Comparison of LTO vs. cloud based object storage
Limitations of LTO
Despite being the most widely used form of storage for video productions globally, the drawbacks of LTO are starting to come to light. Some of the major issues are:
- Cost – operating and maintenance costs continue to be high, ageing equipment must be replaced
- Time – the more drives you have, the longer it can take to retrieve data. There are also time-costs associated with upgrades, which can be made greater with the locking in of the archive. Many companies delay this for as long as possible, causing a large amount of media debt.
- Complexity – older set ups require more complex operating processes to ensure they work with evolving workflows
- Future Proving – every 2-3 years a new LTO format is released, new formats can only read 1-2 formats backwards or forwards. Rewriting tapes to newer formats can take months of manual processes.
- Accessibility – designed for long-term storage; there are drawbacks for day-to-day searchability, easy access and retrievability options. The lack of rich metadata makes it difficult for quick searches.
- Maintenance – regular health checks must be carried out on the tapes.

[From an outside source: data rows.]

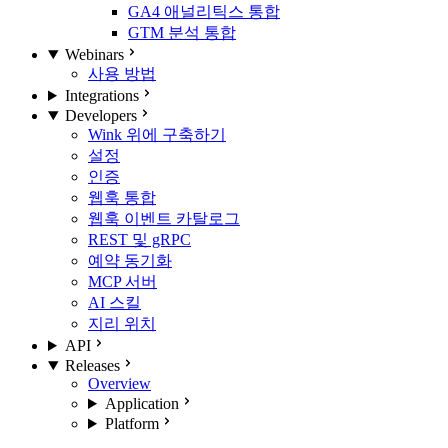
GA4 애널리틱스 통합
GTM 분석 통합
Webinars
사용 방법
Integrations
Developers
Wink 위에 구축하기
설정
인증
웹훅 통합
웹훅 이벤트 카탈로그
REST 및 gRPC
예약 동기화
MCP 서버
AI 스킬
지리 위치
API
Releases
Overview
Application
Platform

This can be time-consuming and often skipped over by companies.
- Troubleshooting – issues and problems can occur at multiple levels – library, tape, software, MAM – creating complex and timely fault finding workflows
Many have started looking to object-based Storage either instead of LTO or as part of a hybrid solution. Some of the key features of object-based storage are:
Limitless Capacity – Having no hierarchy, object-based storage eliminates the need for traditional storage limits in both media file size and folder object sizes.
High Data Durability – “Erasure Coding” distributes information over multiple nodes in local and/or geographical locations. This means data loss is reduced to an infinitely small possibility.
Self-Describing Media – The integration of rich media into labels (tags) allows the complete tagging of media with rich metadata that follows with the file. Google-like tools can then search over impossibly large storage arrays to find media
These features all offer a number of advantages over LTO, such as:
Lower Admin Costs
Challenges Associated with Cloud
Once you’ve made your decision to embrace the cloud into some or all of your storage and archiving workflows, there are considerations that you need to be wary of.
Time – transfer to the cloud is location and connection dependent. Slow lines can cause timely and disruptive workflows. Accelerated WAN can assist with this but the added costs of this needs to be budgeted for.
Encoding – cloud and appliance lock-in can be created by propriety formats that some gateways generate.
Copies – to ensure that you aren’t duplicating content (and paying for the privilege!) you must have a constantly clear understanding of your data and what does and doesn’t need to be uploaded and stored in your cloud environment.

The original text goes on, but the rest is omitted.